ПЕРВЫЙ-ВТОРОЙ
Иллюстрация Нины Фрейман
Как только я привыкла к тому, что после многих лет лечения прозвучало, наконец, от профессора «мы будем искать тебе донора костного мозга», я обнаружила себя главной героиней масштабной спасательной операции. Потому что врачи без помощи не справятся, сама себе я в этом поиске помочь никак не могу, и делать это придется без преувеличения всем миром — большим, дружным миром неравнодушных людей.
Такая беспомощность: готова делать что-то, а не могу. Я могла бы пойти, поехать, взять, купить — если бы было, что, если бы костный мозг для меня где-то лежал и ждал; но не лежит и не ждет. Он живет в другом человеке, которого я, скорее всего, не знаю; и то, что мы с этим человеком совпадаем, нельзя прочесть по выражению лица, походке и даже группе крови. Нашу с ним сочетаемость проверят по локусам — цифрам, понятным только посвященным: лаборантам, трансфузиологам, гематологам. Но проверят только в том случае, если вопреки миллионной вероятности не найти друг друга мы подадим сигналы через регистр доноров. Мама с папой смотрят на меня чуть виновато: они тоже не могут быть донорами — возраст уже не тот; брата, сестры у меня нет.

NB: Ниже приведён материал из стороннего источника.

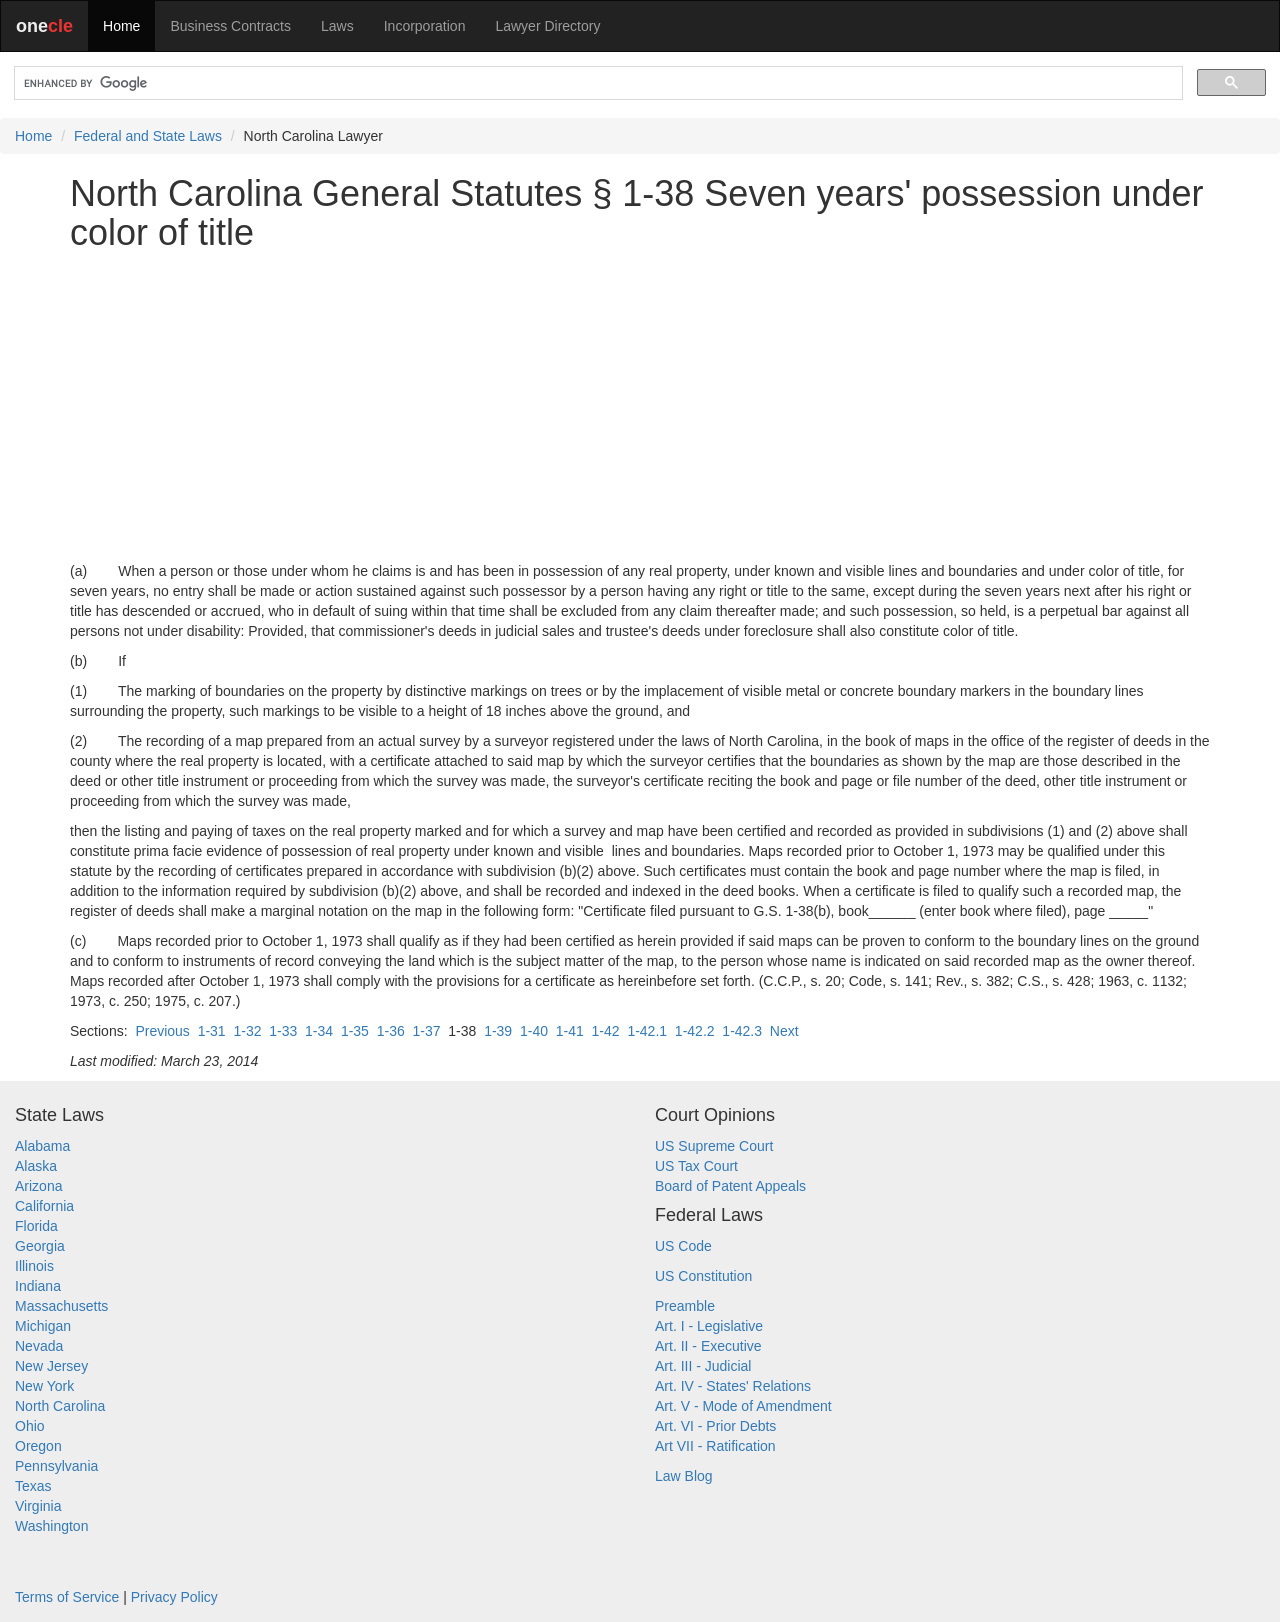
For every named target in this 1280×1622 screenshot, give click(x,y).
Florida (36, 1226)
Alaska (36, 1166)
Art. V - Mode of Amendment (743, 1406)
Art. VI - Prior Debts (715, 1426)
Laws (337, 26)
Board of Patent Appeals (730, 1186)
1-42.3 (742, 1031)
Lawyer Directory (547, 26)
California (44, 1206)
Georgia (40, 1246)
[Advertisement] (640, 407)
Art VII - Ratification (715, 1446)
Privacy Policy (174, 1597)
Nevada (39, 1346)
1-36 (391, 1031)
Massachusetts (61, 1306)
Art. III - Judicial (703, 1366)
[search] (596, 83)
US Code (683, 1246)
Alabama (42, 1146)
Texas (33, 1486)
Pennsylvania (56, 1466)
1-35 (355, 1031)
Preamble (685, 1306)
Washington (51, 1526)
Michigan (43, 1326)
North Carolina (60, 1406)
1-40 (534, 1031)
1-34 (319, 1031)
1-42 (606, 1031)
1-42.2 (695, 1031)
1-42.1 (647, 1031)
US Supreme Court (714, 1146)
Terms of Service (67, 1597)
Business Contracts (230, 26)
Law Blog (684, 1476)
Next (784, 1031)
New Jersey (51, 1366)
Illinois (34, 1266)
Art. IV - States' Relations (733, 1386)
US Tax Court (696, 1166)
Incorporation (425, 26)
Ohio (30, 1426)
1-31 (212, 1031)
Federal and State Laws (148, 136)
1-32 (247, 1031)
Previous (162, 1031)
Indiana (38, 1286)
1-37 (427, 1031)
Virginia (38, 1506)
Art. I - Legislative (709, 1326)
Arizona (38, 1186)
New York (44, 1386)
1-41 (570, 1031)
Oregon (38, 1446)
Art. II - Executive (708, 1346)
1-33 (283, 1031)
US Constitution (703, 1276)
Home (121, 26)
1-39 (498, 1031)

Они бы тоже могли пойти, поехать, взять, купить — если бы было, что. Общая наша беспомощность.

И вот уже сколько дней я не могу впихнуть объем поисковых работ в поле зрения: не помещается. А вокруг меня голоса:

— Я готова сдать кровь на типирование, скажи где.
— При сдаче что сказать, фамилию твою? Я никого другого в свое ребро не пущу.
Если я окружена людьми, которые готовы отдать мне самое ценное — частицу своего тела, не зная даже подробностей (костный мозг берут не из ребра) — то у меня все хорошо, наверное, единственная лучшая жизнь получилась.
Но в вопросах донорства костного мозга такая схема — «я только для тебя» — не работает. Адресно типировать могут только родственника, а при прочих условиях все потенциальные доноры равны. И по справедливым, гуманным правилам донорства тот, кто хочет мне помочь, сначала должен определиться в национальный регистр, то есть стать вероятным спасителем незнакомой жизни. Я понимаю это; тех, кто готов помочь, гораздо меньше, чем тех, кому эта помощь нужна, а степень необходимости разная. Я по другую сторону операции спасения — вижу, что всем нам, пациентам, которые нуждаются в трансплантации, хочется иметь равные шансы на качественную жизнь.

Но понимают ли те, кто хочет помочь?

Я все время спрашиваю себя: если бы я не заболела в семнадцать, стала бы я донором крови? Если сдала бы один раз, пришла бы повторно? А решилась бы на вступление в регистр доноров костного мозга? Стала бы привлекать друзей? Хочется чеканить «Да, да, да!», но я знаю точно, что возможностей не узнать об этих способах помочь и не сделать этого гораздо больше, чем наоборот.
Проще не узнать, не прийти, не сдать, не вступить, потому что список причин длиннее списка возможностей.
Тем, что сейчас горю проблемой донорства, я обязана своему опыту болезни, тому же обязаны мои друзья; но это не значит, что незнакомые мне неравнодушные люди должны подорваться и начать помогать.

Или все-таки значит?

Ужасно неловко становиться центром спасательной операции. В каждом моем слове будет читаться «спасите, помогите, это мой единственный шанс на качественную, счастливую жизнь», а мне без этих слов донор — просто нужен. Нужен свой человек, которого не определить по качеству совместного молчания, схожим вкусам в литературе и пониманием любви. Но если вообразить, что это как на уроке физкультуры: шеренга, в которой первый тот, кто выше ростом — случайность, решение природы, — и вот я первая, и в ответ на «Первый-второй, рассчитайсь!» кричу: «Первый!»... То это как бы не моя вина.

Ну, вот, я стою в начале такой шеренги — ряда людей, по случайным обстоятельствам оказавшихся вместе (классы ведь хаотично образуются?), и неуверенно, тихо — но четко! — говорю: «Первый!». И это значит: давайте спасать. Меня и тех, кто в ряду.